GPs are the professional investors who manage the private equity firm and deploy the pool of capital. They are responsible for all parts of the investment cycle including deal sourcing and origination, investment decision-making and transaction structuring, portfolio management (the act of overseeing the investments that they have made) and exit strategies.

What is the traditional management fee structure for private equity?
Generally, after the LPs have recovered 100% of their invested capital, the remaining proceeds are split between the LPs and the GP with 80% going to LPs and 20% to the GP.

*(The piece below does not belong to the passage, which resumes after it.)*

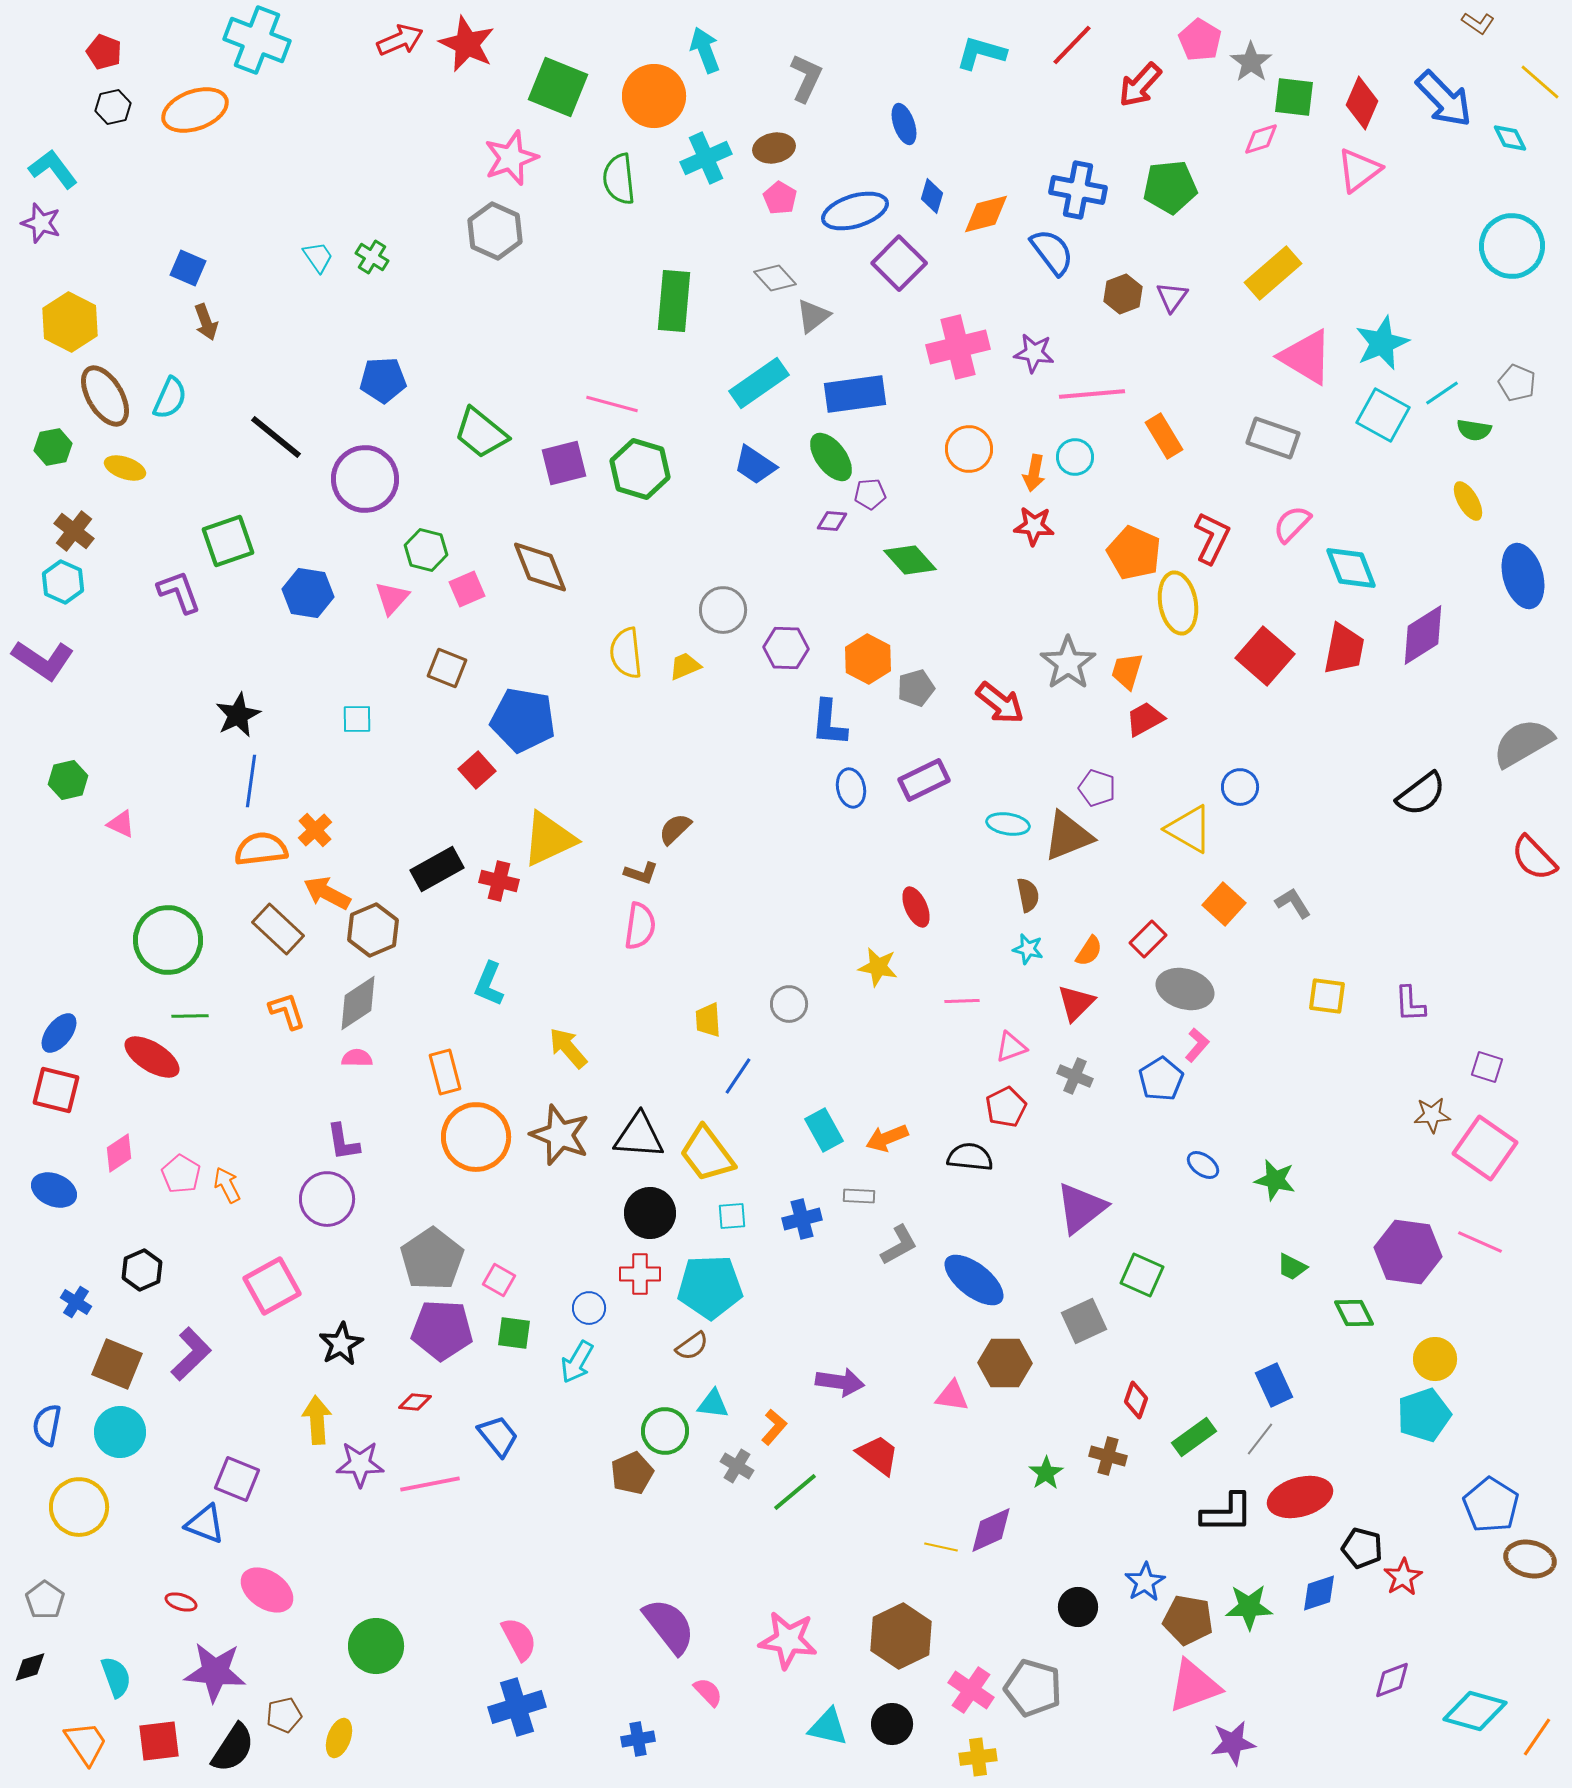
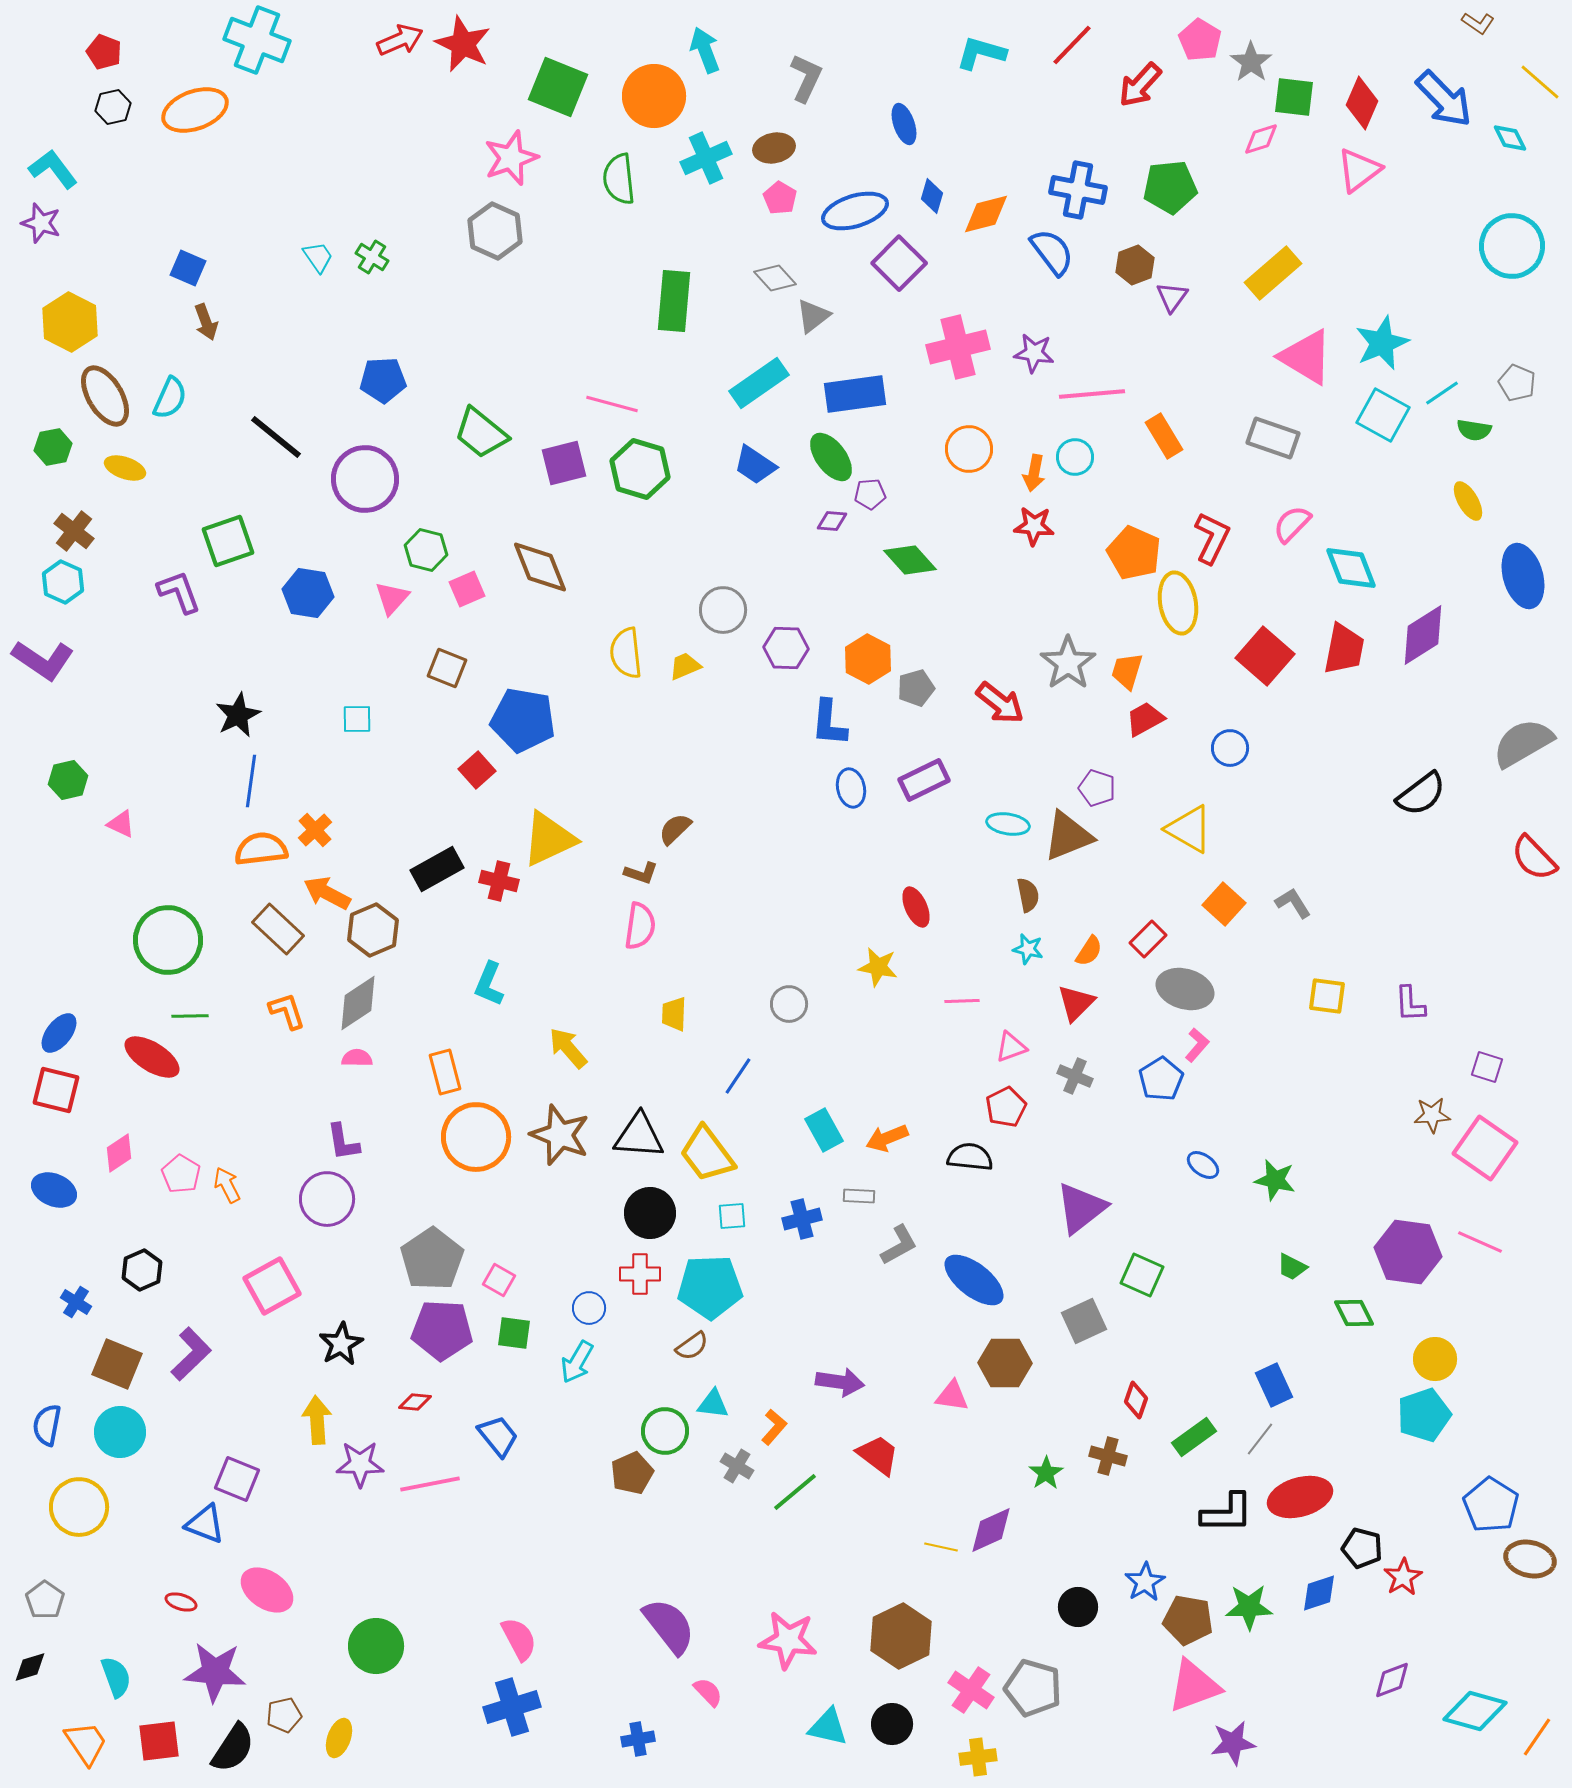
red star at (467, 44): moved 4 px left
brown hexagon at (1123, 294): moved 12 px right, 29 px up
blue circle at (1240, 787): moved 10 px left, 39 px up
yellow trapezoid at (708, 1020): moved 34 px left, 6 px up; rotated 6 degrees clockwise
blue cross at (517, 1707): moved 5 px left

What is a clawback provision?
The clawback provision gives the LPs the right to reclaim a portion of the GP's carried interest in the event that losses from later investments cause the GP to withhold too much carried interest.

What is the leveraged buyout (LBO) strategy?
The leveraged buyout (LBO) is a strategy of equity investment whereby a company is acquired from the current shareholders, typically with the use of financial leverage. A buyout fund seeks companies that are undervalued with high predictable cash flow, low leverage and operating inefficiencies. If it can improve the business, it can sell the company or its parts, or it can pay itself a nice dividend or pay down some company debt to deleverage.

What is a management buyout (MBO)?
In a management buyout (MBO), the current management team is involved in the acquisition.

What is Venture capital?
Venture capital is financing for privately held companies, typically in the form of equity and/or long-term debt. It becomes available when financing from banks and public debt or equity markets is either unavailable or inappropriate.

What is Development capital?
Development capital (minority equity investments) earns profits from funding business growth or restructuring.

What is Distressed investing in private equity?
A distressed opportunity typically arises when a company, unable to meet all its debts, files for Chapter 11 (reorganization) or Chapter 7 (liquidation) bankruptcy.

What are some common exit strategies for private equity acquisitions?
Common exit strategies include trade sale, IPO, recapitalization, secondary sales, and write off or liquidation.